I took advantage of the small side garden adjacent to the house to store rubbish, timber and other ‘garden junk’ as it was ‘out of sight so out of mind’ but I always had longer term plans to make it very much prettier! Pictures 1 and 2 show the state it was in before I set about transforming it once the back and front gardens had been brought up to scratch.
I sketched up a few designs before plumping for the layout shown in picture 3. I wanted to get away from the harsh concrete and ‘squareness’ of the side garden so designed it with a curved granite slabbed pathway with two main beds, a water feature and a garden bench.
The first job was getting rid of the junk and flimsy old shed that the previous occupants had left behind. A call to The Green Man, licenced waste disposal, made short work of that. I was then left with a blank canvass comprising mainly solid concrete and a few slabs what formed the footing for the old shed.
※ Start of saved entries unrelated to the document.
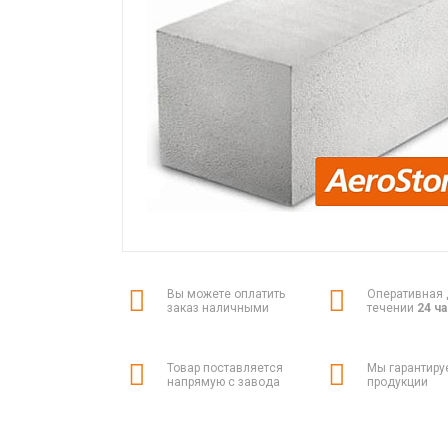
Вы можете оплатить
Оперативная 
заказ наличными
течении
24 ч
Товар поставляется
Мы гарантиру
напрямую с завода
продукции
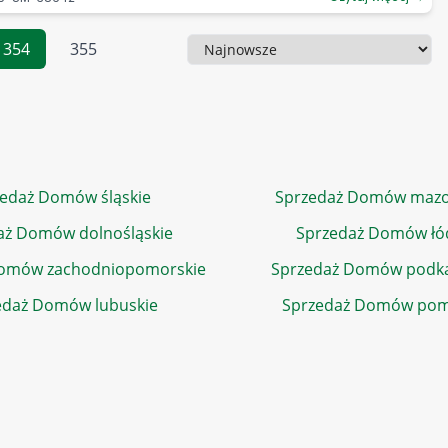
354
355
Sortowanie
edaż Domów śląskie
Sprzedaż Domów mazo
aż Domów dolnośląskie
Sprzedaż Domów łó
Domów zachodniopomorskie
Sprzedaż Domów podka
edaż Domów lubuskie
Sprzedaż Domów pom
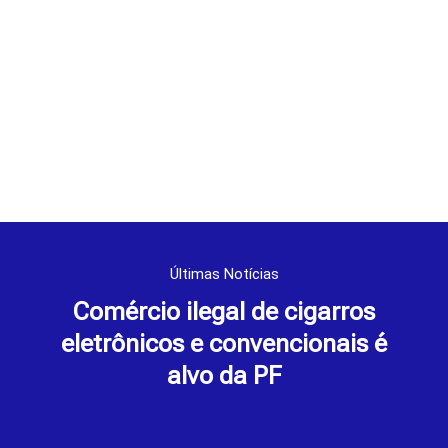
Últimas Notícias
Comércio ilegal de cigarros
eletrônicos e convencionais é
alvo da PF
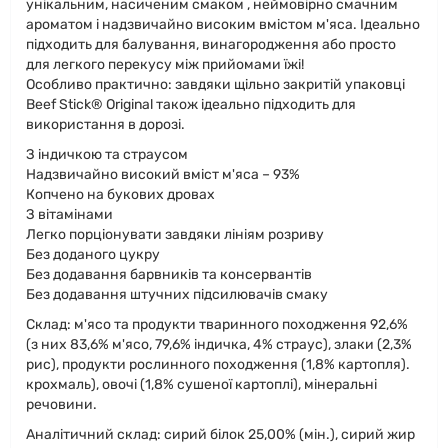
унікальним, насиченим смаком , неймовірно смачним
ароматом і надзвичайно високим вмістом м'яса. Ідеально
підходить для балування, винагородження або просто
для легкого перекусу між прийомами їжі!
Особливо практично: завдяки щільно закритій упаковці
Beef Stick® Original також ідеально підходить для
використання в дорозі.
З індичкою та страусом
Надзвичайно високий вміст м'яса – 93%
Копчено на букових дровах
З вітамінами
Легко порціонувати завдяки лініям розриву
Без доданого цукру
Без додавання барвників та консервантів
Без додавання штучних підсилювачів смаку
Склад: м'ясо та продукти тваринного походження 92,6%
(з них 83,6% м'ясо, 79,6% індичка, 4% страус), злаки (2,3%
рис), продукти рослинного походження (1,8% картопля).
крохмаль), овочі (1,8% сушеної картоплі), мінеральні
речовини.
Аналітичний склад: сирий білок 25,00% (мін.), сирий жир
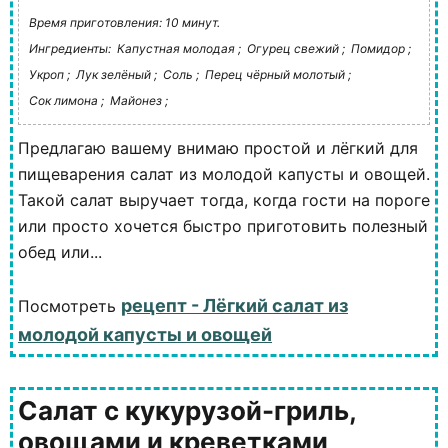
Время приготовления: 10 минут.
Ингредиенты:
Капустная молодая ;
Огурец свежий ;
Помидор ;
Укроп ;
Лук зелёный ;
Соль ;
Перец чёрный молотый ;
Сок лимона ;
Майонез ;
Предлагаю вашему внимаю простой и лёгкий для
пищеварения салат из молодой капусты и овощей.
Такой салат выручает тогда, когда гости на пороге
или просто хочется быстро приготовить полезный
обед или...
рецепт - Лёгкий салат из
Посмотреть
молодой капусты и овощей
Салат с кукурузой-гриль,
овощами и креветками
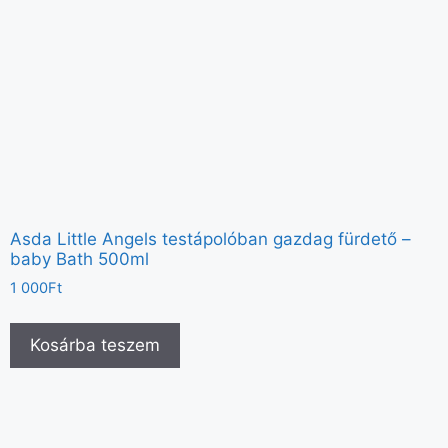
Asda Little Angels testápolóban gazdag fürdető –
baby Bath 500ml
1 000
Ft
Kosárba teszem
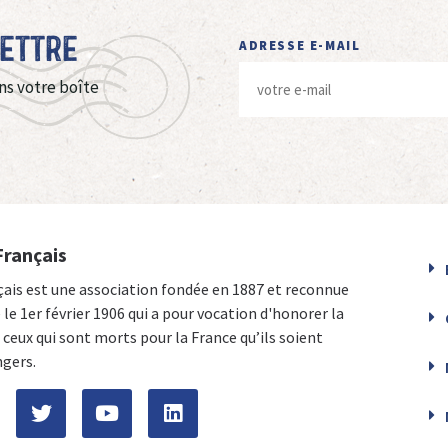
Lettre
ADRESSE E-MAIL
ns votre boîte
Français
çais est une association fondée en 1887 et reconnue
e le 1er février 1906 qui a pour vocation d'honorer la
ceux qui sont morts pour la France qu’ils soient
ngers.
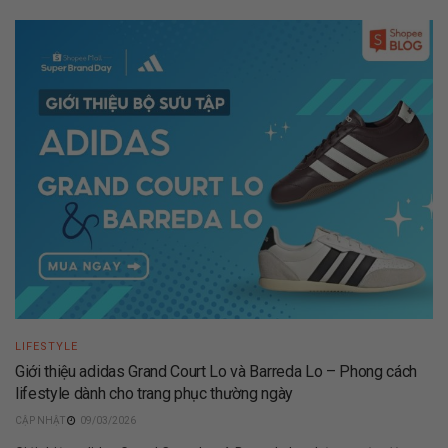
LIFESTYLE
Giới thiệu adidas Grand Court Lo và Barreda Lo – Phong cách
lifestyle dành cho trang phục thường ngày
09/03/2026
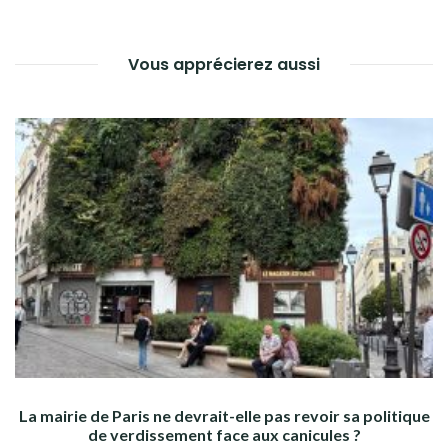
L’ARTICLE
Vous apprécierez aussi
La mairie de Paris ne devrait-elle pas revoir sa politique
de verdissement face aux canicules ?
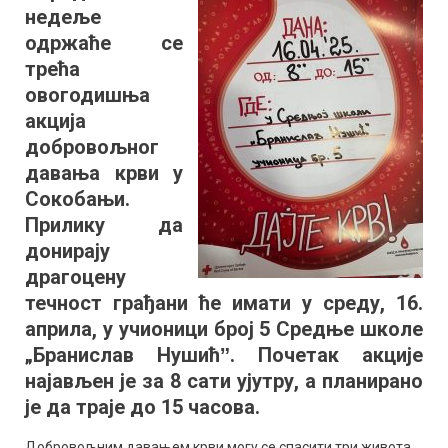
недеље
Трећа
овогодишња
одржаће се
акција
трећа
добровољно
овогодишња
давања
акција
крви
добровољног
давања крви у
Сокобањи.
Прилику да
донирају
драгоцену
течност грађани ће имати у среду, 16.
априла, у учионици број 5 Средње школе
„Бранислав Нушићˮ. Почетак акције
најављен је за 8 сати ујутру, а планирано
је да траје до 15 часова.
Добровољним давањем крви могу се спасити три живота.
I broke up over two tonnes of concrete with nothing but a sledgehammer and a crowbar with most being taken away for recycling by The Green Man. Picture 4 shows the second load awaiting collection. The remainder I used to form the sub-base for the new footpath. Setting out and laying and levelling was done over a weekend as depicted in pictures 5, 6 and 7.
On levelling it became apparent that I’d need a second step along the path as a single step from the rear patio was too deep so, not wanting any harsh edges, I decided to use an old tree trunk which I placed and levelled as in picture 8. I then laid a concrete blinding course on top of the hardcore sub-base hand-mixing, in total over the course of the work over 40 barrow loads of concrete, levelling to enable a 10mm mortar bed to be laid under the slabs as in pictures 9 and 10.
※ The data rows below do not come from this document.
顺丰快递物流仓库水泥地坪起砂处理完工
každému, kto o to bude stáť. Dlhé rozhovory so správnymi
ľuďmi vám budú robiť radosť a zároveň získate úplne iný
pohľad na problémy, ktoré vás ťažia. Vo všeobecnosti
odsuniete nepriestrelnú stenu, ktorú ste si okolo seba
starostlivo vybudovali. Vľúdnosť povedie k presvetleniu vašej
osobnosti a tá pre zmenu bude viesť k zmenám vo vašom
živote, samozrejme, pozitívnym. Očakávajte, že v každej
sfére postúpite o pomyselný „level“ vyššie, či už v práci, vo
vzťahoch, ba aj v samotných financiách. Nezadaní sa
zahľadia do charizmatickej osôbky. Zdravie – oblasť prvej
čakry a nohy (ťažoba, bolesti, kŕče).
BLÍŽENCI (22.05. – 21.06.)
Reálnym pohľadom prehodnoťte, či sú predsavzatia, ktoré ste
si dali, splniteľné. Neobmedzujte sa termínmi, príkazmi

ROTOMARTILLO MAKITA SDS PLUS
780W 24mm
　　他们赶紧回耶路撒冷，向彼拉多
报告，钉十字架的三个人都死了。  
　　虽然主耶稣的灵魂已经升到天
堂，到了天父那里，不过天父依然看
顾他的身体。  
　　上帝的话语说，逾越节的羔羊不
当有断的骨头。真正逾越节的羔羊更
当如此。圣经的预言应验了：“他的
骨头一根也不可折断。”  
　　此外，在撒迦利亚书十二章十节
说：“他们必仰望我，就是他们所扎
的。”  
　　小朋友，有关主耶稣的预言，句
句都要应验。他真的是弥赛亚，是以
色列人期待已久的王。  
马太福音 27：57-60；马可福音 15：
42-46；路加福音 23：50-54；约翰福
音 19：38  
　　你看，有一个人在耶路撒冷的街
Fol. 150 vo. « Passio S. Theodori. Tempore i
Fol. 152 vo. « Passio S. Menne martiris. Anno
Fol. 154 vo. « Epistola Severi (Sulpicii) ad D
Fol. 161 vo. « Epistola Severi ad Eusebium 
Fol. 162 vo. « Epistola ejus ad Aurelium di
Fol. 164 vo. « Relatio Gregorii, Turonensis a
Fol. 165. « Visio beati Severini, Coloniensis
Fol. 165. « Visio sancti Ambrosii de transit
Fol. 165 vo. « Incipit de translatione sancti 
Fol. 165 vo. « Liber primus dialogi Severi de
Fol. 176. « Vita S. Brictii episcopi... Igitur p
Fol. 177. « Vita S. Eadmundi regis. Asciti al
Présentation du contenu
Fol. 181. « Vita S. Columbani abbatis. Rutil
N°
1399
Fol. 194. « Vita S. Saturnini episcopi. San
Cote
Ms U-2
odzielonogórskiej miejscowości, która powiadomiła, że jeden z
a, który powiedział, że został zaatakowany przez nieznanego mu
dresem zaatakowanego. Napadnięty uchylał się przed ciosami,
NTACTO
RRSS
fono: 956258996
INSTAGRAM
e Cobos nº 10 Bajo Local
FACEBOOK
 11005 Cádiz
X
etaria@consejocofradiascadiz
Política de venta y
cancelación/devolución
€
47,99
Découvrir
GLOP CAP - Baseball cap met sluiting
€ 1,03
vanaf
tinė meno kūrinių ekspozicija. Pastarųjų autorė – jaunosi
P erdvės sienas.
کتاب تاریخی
I then carried out a ‘dry run’ of the slabs to calculate spacings and horizontal positioning on the curve which I viewed from my bathroom window above as picture 11. The next step was to bed the slabs into place which was quite an effort as they are 900mm x 600mm and I did all the work alone. Picture 12 shows the recently bedded slabs washed down to remove any possible mortar stains.
The old step up to the rear patio was quite ugly so I bedded some grey block paviours to create a new face and tie the buff slabs into the new grey granite ones as shown in pictures 13 and 14.
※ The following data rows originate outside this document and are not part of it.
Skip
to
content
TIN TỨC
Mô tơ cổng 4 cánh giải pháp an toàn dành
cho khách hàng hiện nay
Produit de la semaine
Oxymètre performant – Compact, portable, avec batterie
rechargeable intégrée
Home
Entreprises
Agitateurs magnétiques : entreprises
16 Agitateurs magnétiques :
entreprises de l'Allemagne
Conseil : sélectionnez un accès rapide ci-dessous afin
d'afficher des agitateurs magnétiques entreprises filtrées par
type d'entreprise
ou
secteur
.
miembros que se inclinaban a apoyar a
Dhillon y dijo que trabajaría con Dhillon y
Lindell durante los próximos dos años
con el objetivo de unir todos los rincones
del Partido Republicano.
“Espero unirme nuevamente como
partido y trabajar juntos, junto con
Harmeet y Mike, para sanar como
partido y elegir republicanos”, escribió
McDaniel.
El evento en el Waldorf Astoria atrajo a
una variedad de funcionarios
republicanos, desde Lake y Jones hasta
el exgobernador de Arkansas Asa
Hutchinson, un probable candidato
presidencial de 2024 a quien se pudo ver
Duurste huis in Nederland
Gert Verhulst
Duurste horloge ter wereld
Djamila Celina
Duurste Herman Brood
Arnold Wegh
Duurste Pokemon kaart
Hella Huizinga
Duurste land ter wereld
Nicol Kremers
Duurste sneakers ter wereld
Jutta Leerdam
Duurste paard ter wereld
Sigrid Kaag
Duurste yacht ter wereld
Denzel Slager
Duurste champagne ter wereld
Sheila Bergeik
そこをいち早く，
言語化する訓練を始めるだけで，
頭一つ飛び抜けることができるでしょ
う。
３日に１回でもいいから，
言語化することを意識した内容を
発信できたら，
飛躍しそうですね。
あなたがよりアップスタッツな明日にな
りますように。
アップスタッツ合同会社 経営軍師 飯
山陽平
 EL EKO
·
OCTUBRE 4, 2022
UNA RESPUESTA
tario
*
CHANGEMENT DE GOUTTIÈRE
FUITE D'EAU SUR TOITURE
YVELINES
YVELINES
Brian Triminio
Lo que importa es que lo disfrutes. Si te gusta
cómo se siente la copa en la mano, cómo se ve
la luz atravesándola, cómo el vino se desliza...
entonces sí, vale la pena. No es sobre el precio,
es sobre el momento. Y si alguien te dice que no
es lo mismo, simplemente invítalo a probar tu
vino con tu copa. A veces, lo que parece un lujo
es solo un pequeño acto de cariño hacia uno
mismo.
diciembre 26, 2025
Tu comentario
The next step was to create the two beds which I did with galvanised steel edging, levelled to the top of the slabs as shown in pictures 15 and 16. Subsequently I laid weed matting down and filled in between the slabs and beds with 10mm gravel as shown in pictures 17 and 18.
I had always admired the work of a local metal craftsman by the name of Kev Colbear and it was he that provided the next enhancement, designing a new gate and some ‘wall art’ that flowed along the front wall from the gate and into the side garden as shown in picture 19. My partner, Liz, then suggested recycling the old gate to form a trellis for a honeysuckle so I fixed it to the house wall with resin anchors as shown in picture 20.
My next task was to set out the slabs for the garden bench which is shown from above in picture 21 with a view from the rear patio in picture 22. With all the main elements in place I was then able to plant up the beds and finish gravelling up to the gate. I had at the start of the works installed conduit and cable in readiness for the water feature and garden spotlights and these were then wired in.
The end result, with a roll of reed screening to hide the ugly wall, can be seen in pictures 23-27.
Following this my only remaining task was to install the steps to the front garden and to remove the old patch of ‘grass’ from in front of the wall and to replace with gravel as shown in pictures 28-33.
I still have some tidying up left to do out front, including getting rid of the old turf I lifted and to create a new front bed but the project is just about complete and I now hope to be able to relax and enjoy the fruits of my labours….
In the absence of Open Gardens 2020 I hope to be able to open as a Pop-Up as soon as lockdown measures permit and I hope to see many of you then in aid of St Nicholas Hospice.